The conversion from node hours to AUs is the charge factor. For Eagle, the charge factor is 3, consistent with one AU being one-third of a node hour.
Users are charged for an entire node, even if they only use one core on the node at a time. Users whose codes are not parallelized are encouraged to run arrays of jobs on one node, both to minimize their own use of AUs, and to keep Eagle nodes free for other users.
Estimating Allocation Units for Allocation Requests
When possible, running jobs on NREL HPC systems prior to making an annual allocation request is encouraged, both to make sure the code is ready to go, and to run test jobs. You can request a pilot allocation at any time.
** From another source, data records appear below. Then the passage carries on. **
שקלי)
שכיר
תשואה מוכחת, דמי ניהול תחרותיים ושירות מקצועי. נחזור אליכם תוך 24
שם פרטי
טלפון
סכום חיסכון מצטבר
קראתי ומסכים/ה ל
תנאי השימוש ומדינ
The basic formula for estimating AUs is:
Per-Job walltime in hours * Number of Nodes * Charge Factor * Number of Runs anticipated
Reasoning Behind Allocation Units
Giving out allocations in AUs, instead of node hours or core hours, lets NREL keep the definition of an allocation consistent as we move from HPC system to HPC system. This is a best-practice that NREL borrowed from other HPC facilities in the U.S. Department of Energy system.
For fiscal year 2019, NREL users had both Eagle and Peregrine to choose from, and using AUs let users shift between the two machines easily. At some point, when Eagle is replaced, we expect to have access to two machines at the same time again. When this happens, NREL will assign a new charge factor to the new machine.
AUs are indexed to a node-hour on Peregrine—the first system deployed at the HPC User Facility within the Energy Systems Integration Facility. A Peregrine node (for purposes of the AU standard) was a 24-core Intel Xeon (Haswell) node, which had a theoretical peak performance of 883.2 GigaFLOPS. Eagle nodes have a theoretical peak performance of 3,456 GigaFLOPS—3.91x times Peregrine.
A throughput metric establishes the overall performance of a new system relative to the previous system. For Eagle, the throughput metric involved running HPGMG, Nalu, and VASP benchmarks in proportion to a 12-month average of Peregrine workload. The result of the throughput benchmark test established that Eagle could run about 2.69x the workload of Peregrine per unit time.
A charge factor of 3 was selected as a simple integer between the throughput and theoretical performance ratios.